- **Required action**
The reply should contain the full listing exactly as written and no pictures at all.

:: Extracted information ::

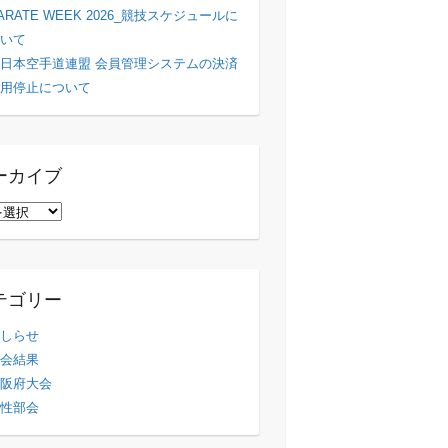
ARATE WEEK 2026_競技スケジュールに
いて
日本空手道連盟 会員管理システムの決済
用停止について
ーカイブ
テゴリー
しらせ
会結果
阪府大会
性部会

:::

- **Task response**
ARATE WEEK 2026_競技スケジュールに
いて
日本空手道連盟 会員管理システムの決済
用停止について
ーカイブ
テゴリー
しらせ
会結果
阪府大会
性部会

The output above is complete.